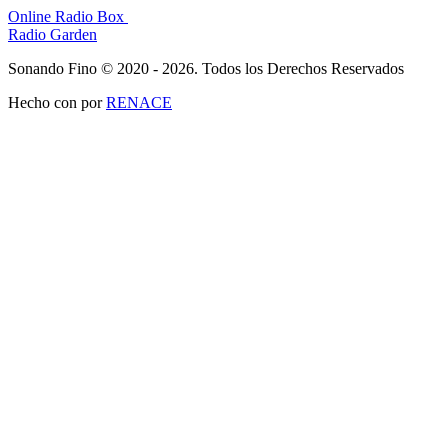
Online Radio Box
Radio Garden
Sonando Fino © 2020 - 2026. Todos los Derechos Reservados
Hecho con
por
RENACE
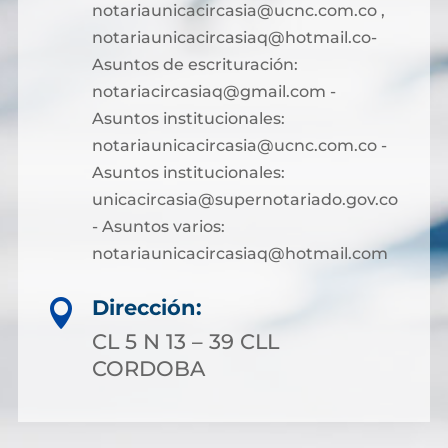
notariaunicacircasia@ucnc.com.co ,
notariaunicacircasiaq@hotmail.co-
Asuntos de escrituración:
notariacircasiaq@gmail.com -
Asuntos institucionales:
notariaunicacircasia@ucnc.com.co -
Asuntos institucionales:
unicacircasia@supernotariado.gov.co
- Asuntos varios:
notariaunicacircasiaq@hotmail.com
Dirección:

CL 5 N 13 – 39 CLL
CORDOBA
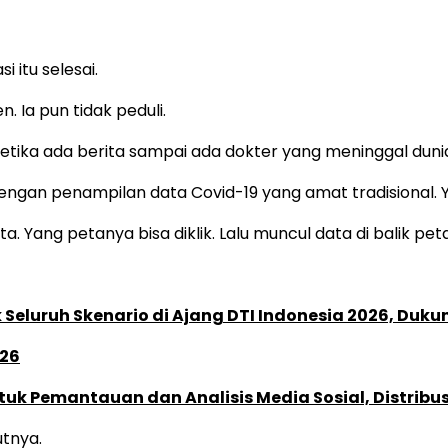
i itu selesai.
 Ia pun tidak peduli.
tika ada berita sampai ada dokter yang meninggal duni
n penampilan data Covid-19 yang amat tradisional. Yang t
. Yang petanya bisa diklik. Lalu muncul data di balik peta
Seluruh Skenario di Ajang DTI Indonesia 2026, Duk
026
k Pemantauan dan Analisis Media Sosial, Distribusi
tnya.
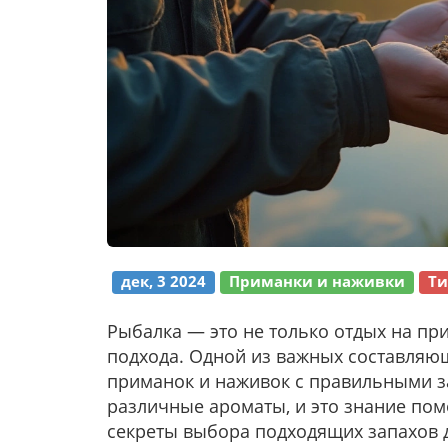
дек, 3 2024
Приманки и наживки
Ти
Рыбалка — это не только отдых на пр
подхода. Одной из важных составляю
приманок и наживок с правильными за
различные ароматы, и это знание пом
секреты выбора подходящих запахов д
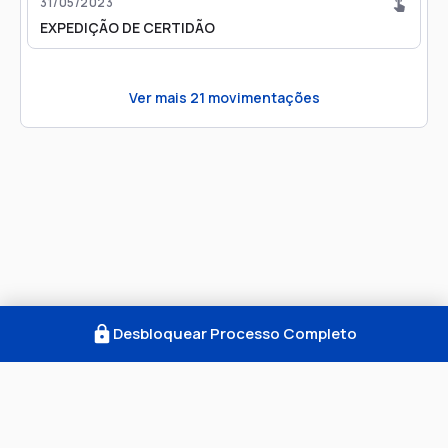
31/05/2023
EXPEDIÇÃO DE CERTIDÃO
Ver mais
21
movimentações
Desbloquear Processo Completo
Como Funciona
FAQ
Notícias
Termos
Privacidade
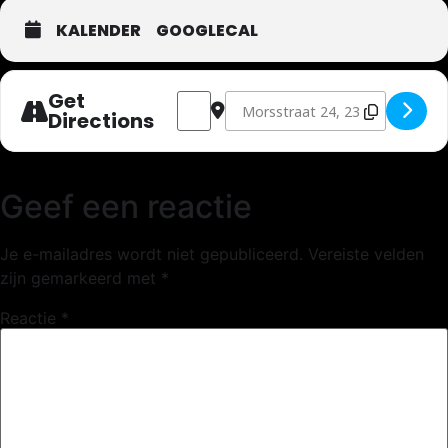
KALENDER
GOOGLECAL
Get
Address - Fat Wallet [Y5po79aAM]
Destination Address - Fat Wallet
Directions
Geef een reactie
Je e-mailadres wordt niet gepubliceerd.
Vereiste velden
zijn gemarkeerd met
*
Reactie
*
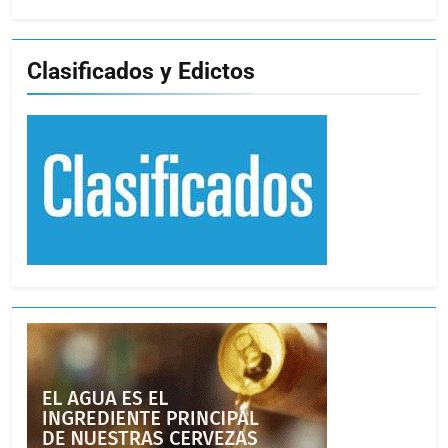
Clasificados y Edictos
· · · · ·
Problem statement: Whenever the string "notariaunicacircasiaq" turns up in a line of the data, copy that line.

Answer section:
notariaunicacircasiaq@hotmail.co-
notariaunicacircasiaq@hotmail.com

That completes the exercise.